Not quite. The problem isn't that our measurements of position and momentum are inaccurate; it is that the position and momentum that we're measuring are naturally fuzzy from the start. Suppose I were to measure the position of a particle exactly. When I then say that after the position measurement the momentum is completely uncertain, I don't mean that the particle has some momentum that I can't measure accurately. I mean that if I now measure the momentum with complete accuracy the answer could be anything - but whatever it is, it is right.

And we've seen-
(px-xp)=ih/2(pie)
Where i is imaginary no.
How can a imaginary quantity enter into something real.?

The way the math of QM works, the $\sqrt{-1}$ disappears in the final calculation of anything real.

 

[Nugatory]

can this be true---
Suppose a particle has position dx1 and momentum dp1 at an instant and later it has dx2 and dp2...now can
(dx1)(dp1)=(dx2)(dp2)

Careful... dx1 and dp1 aren't a position and a momentum, they're the uncertainty in these quantities... Could you restate your question more precisely?

 

[aditya23456]

ok this is my doubt..
(px- xp)>=h/4(pie)
(1) here we find it to be greater than h/4(pie)..how much greater than is it ?on what factor does this greatness depend on.?
Or let's say---its some k times more,so we get--
K(px- xp)=h/4(pie)
From this can't we state--
K(dp1)(dx1)=k(dp2)(dx2)

 

[DrewD]

First of all, again, $(px-xp)$ does not represent the uncertainty. This is the commutator and it is different. Perhaps somewhere somebody uses this to represent the uncertainty, but I would be surprised.
The values $\Delta p$ and $\Delta x$ can have two different meanings. One is the intrinsic uncertainty which is calculated the same way that standard deviations are calculated for any probability distribution. What do they depend on? The wave function. I can't think of a good way to intuitively describe this. Naty1 did an excellent job, I thought, but if that isn't good enough, you might need to actually study QM.

The other way that [/itex]\Delta p[/itex] and $\Delta x$ are used is to describe the uncertainty in a measurement. In this case the precision is affected by the tools that are used. Again, there are too many variable to describe.

To get to the new part of your question. I think you are asking if the uncertainty can be the same at a later time. Is that correct? So $dx_1\equiv\Delta x(t_1),\ dx_2\equiv\Delta x(t_2)$ etc. Certainly that is possible. The deltas here are not change over time. The uncertainty can stay the same indefinitely. So if we have a wave function and calculate
$\Delta x(t_1)\Delta p(t_1)= \hbar$
it is possible (in fact, under many circumstance certain) that
$\Delta x(t_2)\Delta p(t_2)=\hbar$

 

[haael]

ok this is my doubt..
(px- xp)>=h/4(pie)
(1) here we find it to be greater than h/4(pie)..how much greater than is it ?on what factor does this greatness depend on.?

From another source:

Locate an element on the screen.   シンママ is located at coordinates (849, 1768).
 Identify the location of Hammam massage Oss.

For the commutator relation, there is no inequality. The commutator does not depend on anything, it is exactly equal to the reduced Planck constant times i.

The commutator relation says that particles are in fact waves, not tiny balls.

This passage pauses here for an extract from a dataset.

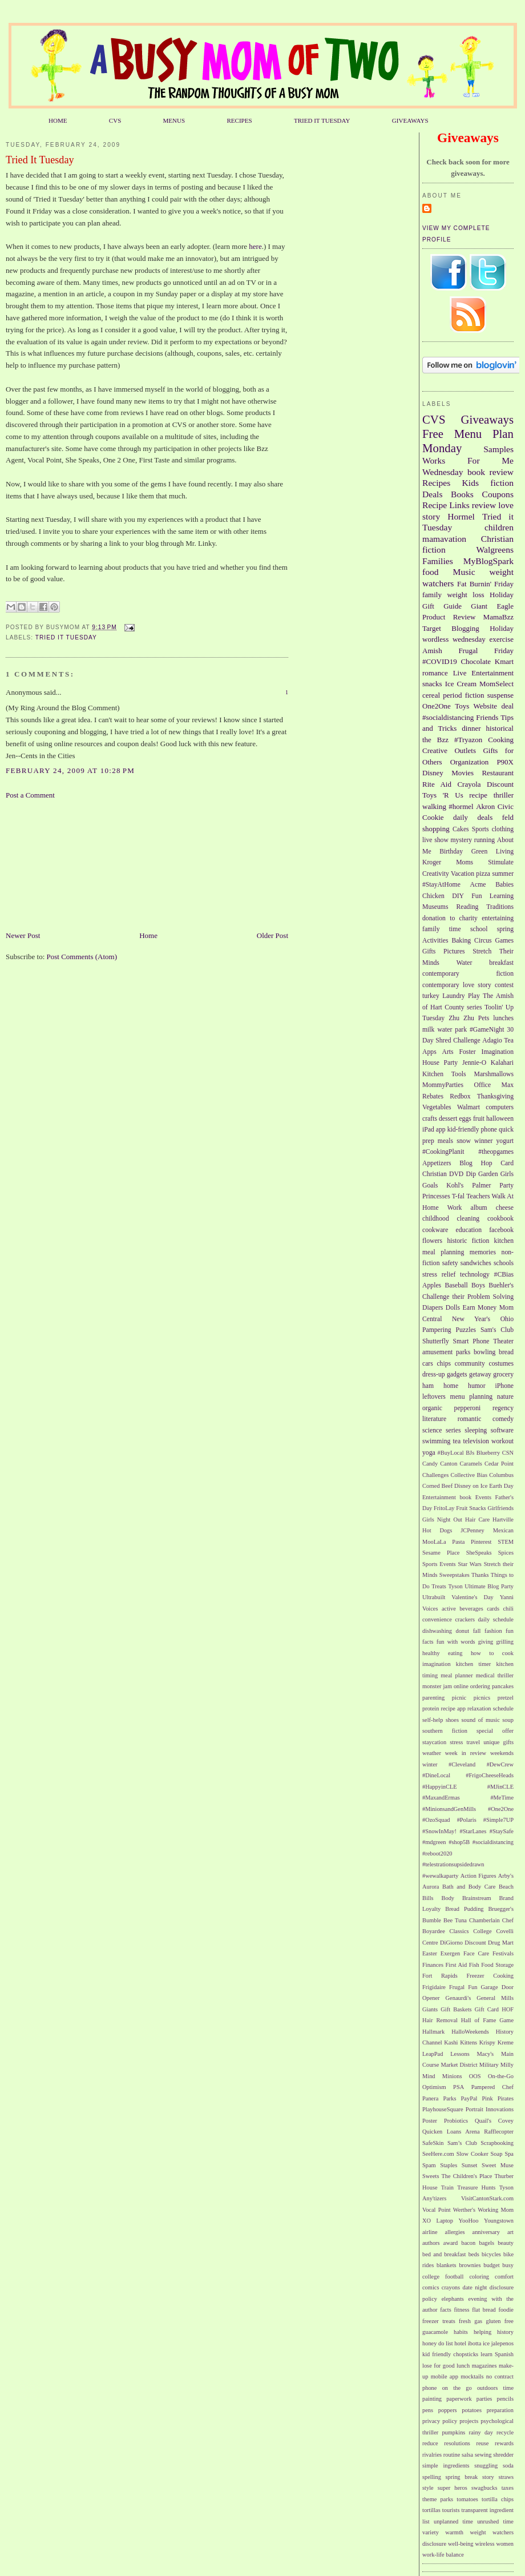 This screenshot has height=2576, width=525. I want to click on school, so click(479, 929).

Or let's say---its some k times more,so we get--
K(px- xp)=h/4(pie)
From this can't we state--
K(dp1)(dx1)=k(dp2)(dx2)

You make a mathematical error here.

First of all, there is little sense for defining Δp for a single particle. It's just like you toss a coin once, get a head and say: "the probability of getting a head is 100%". The meaning of Δp is the standard deviation of many measurements. Suppose you have dozens of particles, each produced in an identical process. When you try to measure the momentum of any of them, you can get just any number. They are not bounded by anything - perhaps this is what you mean by "infinite". But when you compute a mean value of all the measurements, you will see that the difference of each individual particle and the mean concentrates near zero with some standard deviation, called Δp.